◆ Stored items
::::::

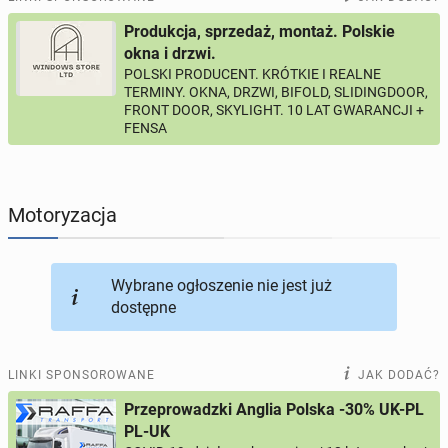
Produkcja, sprzedaż, montaż. Polskie
PROFILE KANDYDATÓW
291
profili online
okna i drzwi.
POLSKI PRODUCENT. KRÓTKIE I REALNE
TERMINY. OKNA, DRZWI, BIFOLD, SLIDINGDOOR,
USŁUGI
163
ogłoszenia online
FRONT DOOR, SKYLIGHT. 10 LAT GWARANCJI +
FENSA
MOTORYZACJA
10
ogłoszeń online
KUPIĘ & SPRZEDAM
45
ogłoszeń online
Motoryzacja
TOWARZYSKIE
112
ogłoszeń online
Wybrane ogłoszenie nie jest już
dostępne
LINKI SPONSOROWANE
JAK DODAĆ?
Przeprowadzki Anglia Polska -30% UK-PL
PL-UK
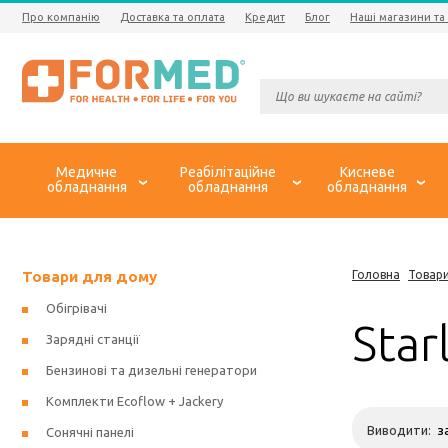
Про компанію
Доставка та оплата
Кредит
Блог
Наші магазини та
Медичне
Реабілітаційне
Кисневе
обладнання
обладнання
обладнання
Товари для дому
Головна
Товар
Обігрівачі
Star
Зарядні станції
Бензинові та дизельні генератори
Комплекти Ecoflow + Jackery
Виводити:
Сонячні панелі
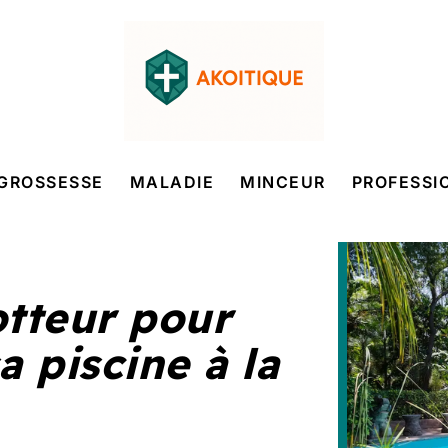
GROSSESSE
MALADIE
MINCEUR
PROFESSI
otteur pour
a piscine à la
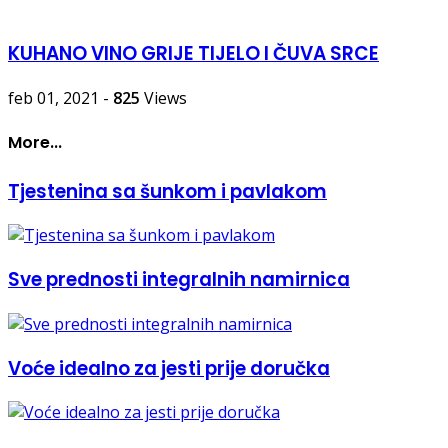
KUHANO VINO GRIJE TIJELO I ČUVA SRCE
feb 01, 2021
-
825
Views
More...
Tjestenina sa šunkom i pavlakom
Sve prednosti integralnih namirnica
Voće idealno za jesti prije doručka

::::::

Exact copies of the lines from the one containing "Sve prednosti integralnih namirnica" through the final line of the records are all the answer should hold.

◆ Written answer
Sve prednosti integralnih namirnica
Voće idealno za jesti prije doručka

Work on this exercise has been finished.